Like many other millennials in their mid-thirties, I spent a good portion of my teenage years with my nose in a Harry Potter book.
I believe I was about 15 when I first discovered the magic of the wizarding world; a relative latecomer, considering Harry Potter and the Philosopher's Stone (or sorcerer's, for author JK Rowling's transatlantic friends) had been released four years prior.
But from the moment I read the first chapter, I was hooked. I devoured each instalment as eagerly as the last. I even queued up at 2am at our local supermarket in Bahrain (where I lived at the time), to pick up one of the first-released copies of the final book in the series, Harry Potter and the Deathly Hallows.
My love for the franchise has never waned over the years, despite it moving into dubious milking-it-for-all-it's-worth territory.
While the acting got off to a slow start, the films to this day have the ability to boost my mood, no matter what's going on around me.
For my 30th birthday, my husband took me to Universal Studios Florida, where we traversed The Wizarding World of Harry Potter, and it was nothing short of magical.
As I write this, I'm even wearing a necklace sporting a pendant in the shape of the deathly hallows. (I realise this admission may lose me respect among some. I'm willing to take that risk.)
So when I heard that HBO Max is in the very early stages of discussions to explore a live-action Harry Potter TV series, my immediate reaction was joy.
But then I thought twice: What if they ruin it?
It's certainly not beyond the realm of possibility. Just look at Sabrina the Teenage Witch, another of my childhood loves. While some may argue its reboot, Chilling Adventures of Sabrina, is great (it does have decent ratings, after all), I disagree. In a bid to appeal to a much younger audience than the one that grew up with the 1996 original, the creators have transformed it into something unrecognisable. Why not just make a new show?
Then there was the final series of Game of Thrones and the new show Bridgerton, which both, amid the bid to rush them to screens, blundered through editing and ended up releasing scenes containing some very out-of-place objects. Why not take a little more time?

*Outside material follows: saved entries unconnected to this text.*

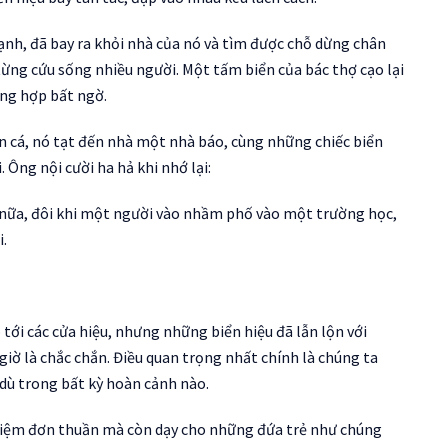
ạnh, đã bay ra khỏi nhà của nó và tìm được chỗ dừng chân
từng cứu sống nhiều người. Một tấm biển của bác thợ cạo lại
ùng hợp bất ngờ.
bán cá, nó tạt đến nhà một nhà báo, cùng những chiếc biển
 Ông nội cười ha hả khi nhớ lại:
u nữa, đôi khi một người vào nhầm phố vào một trường học,
i.
 tới các cửa hiệu, nhưng những biển hiệu đã lẫn lộn với
iờ là chắc chắn. Điều quan trọng nhất chính là chúng ta
dù trong bất kỳ hoàn cảnh nào.
niệm đơn thuần mà còn dạy cho những đứa trẻ như chúng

So what would I, a self-professed Potterhead, want from a TV series starring Harry, Hermione, Ron and co? Other than a lack of continuity errors, of course.

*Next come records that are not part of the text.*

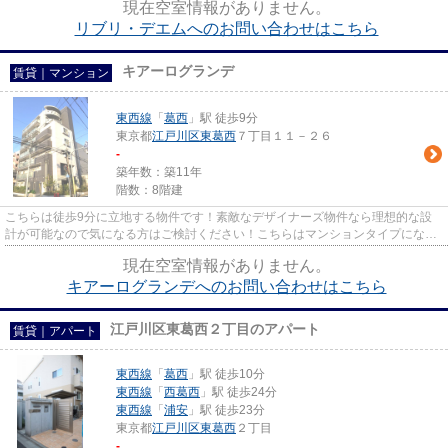
現在空室情報がありません。
リブリ・デエムへのお問い合わせはこちら
キアーログランデ
賃貸｜マンション
東西線
「
葛西
」駅 徒歩9分
東京都
江戸川区
東葛西
７丁目１１－２６
-
築年数：築11年
階数：8階建
こちらは徒歩9分に立地する物件です！素敵なデザイナーズ物件なら理想的な設
計が可能なので気になる方はご検討ください！こちらはマンションタイプになり
ます！車をお持ちの方にもオス...
現在空室情報がありません。
キアーログランデへのお問い合わせはこちら
江戸川区東葛西２丁目のアパート
賃貸｜アパート
東西線
「
葛西
」駅 徒歩10分
東西線
「
西葛西
」駅 徒歩24分
東西線
「
浦安
」駅 徒歩23分
東京都
江戸川区
東葛西
２丁目
-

I want something that conjures up that same feeling I had when reading those first few pages in my childhood. I want something that transports me from the muggle world altogether, to somewhere nostalgic and heartfelt, where all the bewitching witchcraft and wizardry is brought to life, and where some of our favourite characters from the books (think Dobby, Hagrid and Luna Lovegood) are reimagined for the small screen.
Ultimately, I want a show that continues to spread Rowling's original message of inclusion and compassion, set in an imaginary, magical world, where the pure-bloods simply can't win against the mixed-blood heroes.
Because, if indeed it goes ahead, then the producers at HBO Max have a great opportunity to create a show that incorporates some of today's most relevant themes; to make a series that celebrates those who choose to be – or simply are – different from the norm.
They could be canny in their casting, highlighting pertinent issues of "otherness", and still make something timeless that future generations would want to tune in to.
Now that's a show I'd want to watch.